For each generated token, the hidden states from all layers are extracted. Three internal variance features \(\bm{v}_t = [v_t, c_t, e_t]\) are calculated to form a sequence, which is then fed into a lightweight Transformer encoder for binary classification.

Key Designs

  1. Generalised Variance:

    • Function: Measures "volume" dispersion across layers.
    • Mechanism: Computes the log-determinant of the regularized covariance matrix \(v_t = \log\det(\Sigma') = \sum_i \log \lambda_i\), aggregating the entire feature spectrum.
    • Design Motivation: Unlike CoE which only considers differences between adjacent layers, Generalised Variance is directly related to differential entropy and provides a more comprehensive measure of dispersion.
  2. Circular Variance:

    • Function: Measures "directional" dispersion across layers.
    • Mechanism: Calculates the magnitude of the mean vector after normalizing hidden states at each layer: \(c_t = 1 - \|\frac{1}{L+1}\sum_l \hat{\bm{h}}_t^l\|\).
    • Design Motivation: Complementary to Generalised Variance—one captures magnitude while the other captures direction. It implicitly considers all pairwise relationships between layers.
  3. Sequence Aggregation Transformer Classifier:

    • Function: Learns hallucination detection from full-sequence dispersion patterns.
    • Mechanism: Consists of an embedding layer (128 dimensions), a single-layer Transformer encoder, and a linear classification head.
    • Design Motivation: Preserves sequential order to capture temporal patterns like "variance spikes," which is more effective than mean or last-token aggregation.

Loss & Training

Binary Cross-Entropy with \(l_2\) regularization.
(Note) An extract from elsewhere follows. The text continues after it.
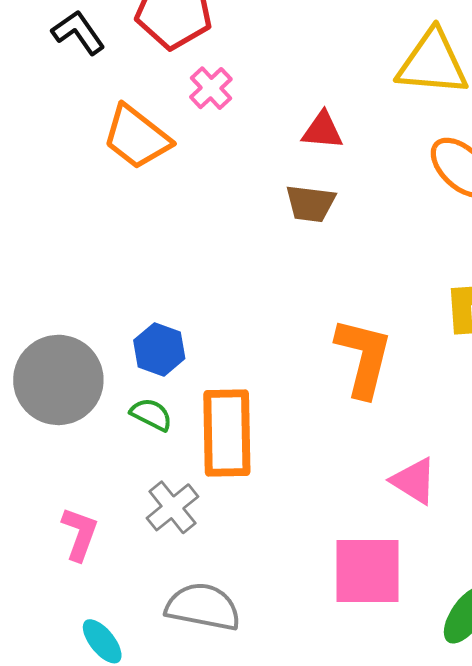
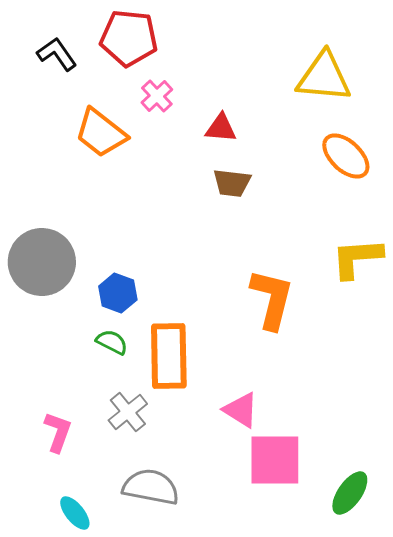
red triangle: (322, 131) -> (221, 128), moved
gray circle: (58, 380) -> (42, 262), moved
pink triangle: (414, 481) -> (241, 410), moved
Only a few hundred to a few thousand labeled samples are required.

Key Experimental Results

Main Results

Comparison of AUC on 7 datasets using Llama-3.1-8B:

Method TriviaQA SciQ MedMCQA MATH Avg AUC Rank
Entropy 80.46 72.85 62.76 62.77 67.63 7.96
SE 84.44 79.44 66.88 67.27 68.87 7.13
CoE-C 66.97 75.06 62.14 58.67 61.25 11.08
SIVR 90.75 83.64 68.37 71.22 75.35 1.88

Ablation Study

Configuration Avg AUC Description
Token Entropy Only 71.2 Basic effectiveness but insufficient
Generalised Variance Only 72.8 Complementary signal
Triple Combination (SIVR) 75.35 Best performance
Mean Aggregation instead of Sequence 72.5 Loss of temporal patterns

Key Findings

  • SIVR achieves an average rank of 1.88, significantly outperforming the runner-up, with strong complementarity among the three features.
  • Sequence aggregation improves AUC by 2-3 points compared to mean or last-token aggregation, proving the value of temporal patterns.
  • OOD (Out-Of-Distribution) generalization is significantly better than CoE, requiring only minimal training data.

Highlights & Insights

  • "Dispersion" assumption is more robust than "step size": CoE's assumption of consistent layer-wise evolution varies across models, whereas SIVR's dispersion assumption is more fundamental and universal.
  • Transferable sequence-structure paradigm: Any task requiring the inference of sequence-level properties from token-level signals can benefit from this approach.
  • Lightweight yet effective: Using only 3 statistics and a single-layer Transformer, the inference overhead is nearly negligible.

Limitations & Future Work

  • Requires labeled data; although the amount is small, new domains require additional annotations.
  • Only validated on greedy decoding; performance under sampling-based decoding remains to be evaluated.
  • Insufficient validation on large-scale models (70B+).
  • Did not explore using SIVR for active hallucination mitigation.
  • vs CoE: CoE has overly strong assumptions that fail across tasks; SIVR uses a more relaxed dispersion assumption.
  • vs Semantic Entropy: SE requires multiple samples and is computationally expensive; SIVR only requires a single forward pass.
  • vs Lookback Lens: Focuses on specific layers or attention patterns, whereas SIVR provides a more global perspective.

Rating

  • Novelty: ⭐⭐⭐⭐ The concept of internal variance features is clear, and while components are simple, the combination is effective.
  • Experimental Thoroughness: ⭐⭐⭐⭐⭐ Comprehensive ablation studies across 7 datasets and multiple models.
  • Writing Quality: ⭐⭐⭐⭐ Clear motivation and effective visualizations.
  • Value: ⭐⭐⭐⭐⭐ High practicality with direct value for hallucination detection applications.